Unlike general model distillation which uses flat token-level supervision to mimic outputs, agent distillation explicitly handles the compositional structure of agent trajectories, segmenting them into reasoning and action components for fine-grained alignment. This enables models as small as 0.5B-3.8B parameters to achieve performance competitive with models 4-10x larger.3)4)
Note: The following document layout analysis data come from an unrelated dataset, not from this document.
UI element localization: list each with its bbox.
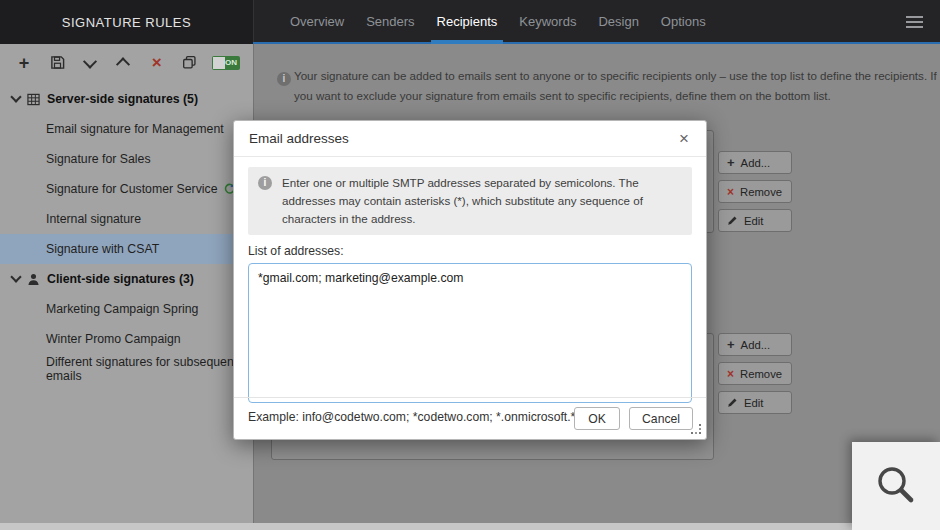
tab-keywords[interactable]: Keywords bbox=[519, 0, 576, 44]
signature-tree: Server-side signatures (5) Email signatu… bbox=[0, 84, 253, 384]
cancel-button[interactable]: Cancel bbox=[629, 407, 693, 430]
tree-item-winter-promo-campaign[interactable]: Winter Promo Campaign bbox=[0, 324, 253, 354]
tree-item-signature-for-customer-service[interactable]: Signature for Customer Service bbox=[0, 174, 253, 204]
dialog-body: i Enter one or multiple SMTP addresses s… bbox=[234, 157, 706, 424]
tab-recipients[interactable]: Recipients bbox=[437, 0, 498, 44]
chevron-down-icon bbox=[83, 54, 97, 68]
bottom-edge-strip bbox=[0, 523, 940, 530]
tree-group-label: Server-side signatures (5) bbox=[47, 92, 198, 106]
app-window: SIGNATURE RULES Overview Senders Recipie… bbox=[0, 0, 940, 530]
add-button[interactable]: + Add... bbox=[718, 333, 792, 356]
tree-group-client-side[interactable]: Client-side signatures (3) bbox=[0, 264, 253, 294]
accent-underline bbox=[253, 42, 940, 44]
email-addresses-dialog: Email addresses × i Enter one or multipl… bbox=[233, 120, 707, 440]
dialog-title: Email addresses bbox=[249, 131, 349, 146]
close-icon[interactable]: × bbox=[677, 128, 691, 149]
chevron-down-icon bbox=[10, 271, 21, 282]
tree-item-marketing-campaign-spring[interactable]: Marketing Campaign Spring bbox=[0, 294, 253, 324]
tree-item-label: Winter Promo Campaign bbox=[46, 332, 181, 346]
recipients-info-text: Your signature can be added to emails se… bbox=[294, 66, 940, 107]
include-list-buttons: + Add... × Remove Edit bbox=[718, 151, 792, 232]
delete-rule-button[interactable]: × bbox=[146, 52, 168, 74]
server-icon bbox=[27, 93, 40, 106]
magnifier-panel[interactable] bbox=[852, 442, 940, 530]
tree-item-internal-signature[interactable]: Internal signature bbox=[0, 204, 253, 234]
addresses-textarea[interactable]: *gmail.com; marketing@example.com bbox=[248, 263, 692, 403]
person-icon bbox=[27, 273, 40, 286]
tree-item-label: Different signatures for subsequent emai… bbox=[46, 355, 253, 383]
tree-item-email-signature-for-management[interactable]: Email signature for Management bbox=[0, 114, 253, 144]
add-rule-button[interactable]: + bbox=[13, 52, 35, 74]
top-bar: SIGNATURE RULES Overview Senders Recipie… bbox=[0, 0, 940, 44]
plus-icon: + bbox=[727, 338, 735, 351]
rules-toolbar: + × bbox=[0, 44, 253, 81]
exclude-list-buttons: + Add... × Remove Edit bbox=[718, 333, 792, 414]
tree-item-label: Email signature for Management bbox=[46, 122, 224, 136]
edit-button-label: Edit bbox=[744, 397, 763, 409]
page-title: SIGNATURE RULES bbox=[62, 15, 191, 30]
app-title-area: SIGNATURE RULES bbox=[0, 0, 254, 44]
move-down-button[interactable] bbox=[79, 52, 101, 74]
tab-bar: Overview Senders Recipients Keywords Des… bbox=[254, 0, 940, 44]
save-button[interactable] bbox=[46, 52, 68, 74]
tree-item-different-signatures-subsequent[interactable]: Different signatures for subsequent emai… bbox=[0, 354, 253, 384]
toggle-knob bbox=[213, 57, 225, 69]
dialog-header: Email addresses × bbox=[234, 121, 706, 157]
info-icon: i bbox=[258, 176, 272, 190]
add-button[interactable]: + Add... bbox=[718, 151, 792, 174]
duplicate-rule-button[interactable] bbox=[179, 52, 201, 74]
hamburger-menu-icon[interactable] bbox=[906, 16, 923, 28]
remove-button[interactable]: × Remove bbox=[718, 180, 792, 203]
remove-button-label: Remove bbox=[740, 368, 782, 380]
edit-button[interactable]: Edit bbox=[718, 391, 792, 414]
tree-group-label: Client-side signatures (3) bbox=[47, 272, 194, 286]
info-icon: i bbox=[277, 72, 291, 86]
plus-icon: + bbox=[19, 54, 30, 72]
tab-design[interactable]: Design bbox=[598, 0, 638, 44]
tree-item-signature-with-csat[interactable]: Signature with CSAT bbox=[0, 234, 253, 264]
remove-x-icon: × bbox=[727, 186, 734, 198]
edit-button[interactable]: Edit bbox=[718, 209, 792, 232]
remove-button-label: Remove bbox=[740, 186, 782, 198]
plus-icon: + bbox=[727, 156, 735, 169]
chevron-up-icon bbox=[116, 57, 130, 71]
rule-enabled-toggle[interactable]: ON bbox=[212, 56, 240, 70]
dialog-info-text: Enter one or multiple SMTP addresses sep… bbox=[282, 176, 643, 225]
edit-button-label: Edit bbox=[744, 215, 763, 227]
pencil-icon bbox=[727, 397, 738, 408]
search-icon bbox=[873, 463, 919, 509]
pencil-icon bbox=[727, 215, 738, 226]
delete-x-icon: × bbox=[152, 54, 162, 71]
tree-item-label: Internal signature bbox=[46, 212, 141, 226]
chevron-down-icon bbox=[10, 91, 21, 102]
save-icon bbox=[50, 55, 65, 70]
add-button-label: Add... bbox=[741, 339, 771, 351]
remove-x-icon: × bbox=[727, 368, 734, 380]
add-button-label: Add... bbox=[741, 157, 771, 169]
tree-item-label: Marketing Campaign Spring bbox=[46, 302, 198, 316]
tree-item-signature-for-sales[interactable]: Signature for Sales bbox=[0, 144, 253, 174]
tab-options[interactable]: Options bbox=[661, 0, 706, 44]
tab-overview[interactable]: Overview bbox=[290, 0, 344, 44]
move-up-button[interactable] bbox=[112, 52, 134, 74]
tree-item-label: Signature for Customer Service bbox=[46, 182, 218, 196]
tab-senders[interactable]: Senders bbox=[366, 0, 414, 44]
toggle-on-label: ON bbox=[225, 57, 237, 69]
tree-item-label: Signature with CSAT bbox=[46, 242, 159, 256]
remove-button[interactable]: × Remove bbox=[718, 362, 792, 385]
tree-group-server-side[interactable]: Server-side signatures (5) bbox=[0, 84, 253, 114]
ok-button[interactable]: OK bbox=[574, 407, 620, 430]
signature-rules-sidebar: + × bbox=[0, 44, 254, 523]
dialog-info-box: i Enter one or multiple SMTP addresses s… bbox=[248, 167, 692, 235]
list-of-addresses-label: List of addresses: bbox=[248, 244, 692, 258]
tree-item-label: Signature for Sales bbox=[46, 152, 151, 166]
dialog-footer: OK Cancel bbox=[234, 397, 706, 439]
copy-icon bbox=[182, 55, 197, 70]
resize-grip-icon[interactable] bbox=[699, 432, 701, 434]
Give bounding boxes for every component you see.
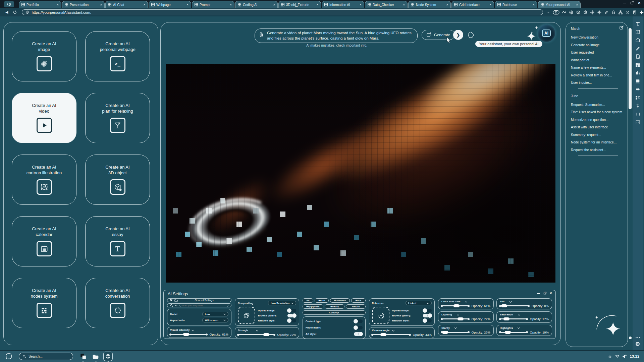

| Aspect | Agent Distillation | General Model Distillation |
|---|---|---|
| Supervision level | Span-level ([REASON] vs [ACT] masks) | Token-level (flat KL divergence) |
| Focus | Structured trajectories, reasoning-action fidelity | Overall probability distributions |
| Data structure | Segmented reasoning chains + tool calls | Input-output pairs |
Agent distillation represents a critical phase in the compression of intelligence — the transition of AI capabilities from expensive and resource-intensive research systems into smaller, faster, and more modular systems suitable for practical deployment.5) Once complex agent capabilities are successfully distilled, AI stops being a theatrical demonstration of power and starts becoming practical infrastructure.